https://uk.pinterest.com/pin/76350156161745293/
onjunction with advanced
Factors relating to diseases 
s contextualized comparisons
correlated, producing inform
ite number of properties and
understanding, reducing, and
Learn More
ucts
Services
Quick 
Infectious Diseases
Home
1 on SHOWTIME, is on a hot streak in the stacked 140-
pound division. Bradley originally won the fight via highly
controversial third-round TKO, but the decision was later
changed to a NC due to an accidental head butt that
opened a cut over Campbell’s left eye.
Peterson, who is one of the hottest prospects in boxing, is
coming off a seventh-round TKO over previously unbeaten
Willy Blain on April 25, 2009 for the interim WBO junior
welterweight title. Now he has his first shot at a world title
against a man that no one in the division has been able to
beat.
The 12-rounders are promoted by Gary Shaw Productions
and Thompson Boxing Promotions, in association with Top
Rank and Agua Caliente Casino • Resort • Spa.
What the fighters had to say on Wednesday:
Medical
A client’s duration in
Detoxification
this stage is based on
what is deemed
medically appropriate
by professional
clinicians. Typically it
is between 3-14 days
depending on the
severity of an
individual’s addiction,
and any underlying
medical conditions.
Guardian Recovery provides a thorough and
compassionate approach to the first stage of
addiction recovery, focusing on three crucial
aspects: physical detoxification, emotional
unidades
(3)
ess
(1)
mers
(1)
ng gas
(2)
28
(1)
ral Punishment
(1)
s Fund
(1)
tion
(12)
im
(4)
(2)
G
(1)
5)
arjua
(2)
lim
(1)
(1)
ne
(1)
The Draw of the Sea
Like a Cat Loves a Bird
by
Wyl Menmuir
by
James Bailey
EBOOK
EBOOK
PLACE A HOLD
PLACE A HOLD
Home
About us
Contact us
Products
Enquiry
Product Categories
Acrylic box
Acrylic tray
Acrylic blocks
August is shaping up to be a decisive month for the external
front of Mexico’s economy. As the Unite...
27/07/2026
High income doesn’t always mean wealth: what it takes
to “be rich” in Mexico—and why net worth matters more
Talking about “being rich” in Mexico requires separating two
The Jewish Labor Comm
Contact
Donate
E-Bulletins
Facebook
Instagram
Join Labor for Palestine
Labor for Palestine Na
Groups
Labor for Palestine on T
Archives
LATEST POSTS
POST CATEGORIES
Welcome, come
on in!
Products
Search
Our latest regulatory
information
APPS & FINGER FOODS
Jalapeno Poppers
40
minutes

> TASK STATEMENT
Transcribe the material in full; every line must match exactly.

> RESULT OF THIS EXERCISE
https://uk.pinterest.com/pin/76350156161745293/
onjunction with advanced
Factors relating to diseases 
s contextualized comparisons
correlated, producing inform
ite number of properties and
understanding, reducing, and
Learn More
ucts
Services
Quick 
Infectious Diseases
Home
1 on SHOWTIME, is on a hot streak in the stacked 140-
pound division. Bradley originally won the fight via highly
controversial third-round TKO, but the decision was later
changed to a NC due to an accidental head butt that
opened a cut over Campbell’s left eye.
Peterson, who is one of the hottest prospects in boxing, is
coming off a seventh-round TKO over previously unbeaten
Willy Blain on April 25, 2009 for the interim WBO junior
welterweight title. Now he has his first shot at a world title
against a man that no one in the division has been able to
beat.
The 12-rounders are promoted by Gary Shaw Productions
and Thompson Boxing Promotions, in association with Top
Rank and Agua Caliente Casino • Resort • Spa.
What the fighters had to say on Wednesday:
Medical
A client’s duration in
Detoxification
this stage is based on
what is deemed
medically appropriate
by professional
clinicians. Typically it
is between 3-14 days
depending on the
severity of an
individual’s addiction,
and any underlying
medical conditions.
Guardian Recovery provides a thorough and
compassionate approach to the first stage of
addiction recovery, focusing on three crucial
aspects: physical detoxification, emotional
unidades
(3)
ess
(1)
mers
(1)
ng gas
(2)
28
(1)
ral Punishment
(1)
s Fund
(1)
tion
(12)
im
(4)
(2)
G
(1)
5)
arjua
(2)
lim
(1)
(1)
ne
(1)
The Draw of the Sea
Like a Cat Loves a Bird
by
Wyl Menmuir
by
James Bailey
EBOOK
EBOOK
PLACE A HOLD
PLACE A HOLD
Home
About us
Contact us
Products
Enquiry
Product Categories
Acrylic box
Acrylic tray
Acrylic blocks
August is shaping up to be a decisive month for the external
front of Mexico’s economy. As the Unite...
27/07/2026
High income doesn’t always mean wealth: what it takes
to “be rich” in Mexico—and why net worth matters more
Talking about “being rich” in Mexico requires separating two
The Jewish Labor Comm
Contact
Donate
E-Bulletins
Facebook
Instagram
Join Labor for Palestine
Labor for Palestine Na
Groups
Labor for Palestine on T
Archives
LATEST POSTS
POST CATEGORIES
Welcome, come
on in!
Products
Search
Our latest regulatory
information
APPS & FINGER FOODS
Jalapeno Poppers
40
minutes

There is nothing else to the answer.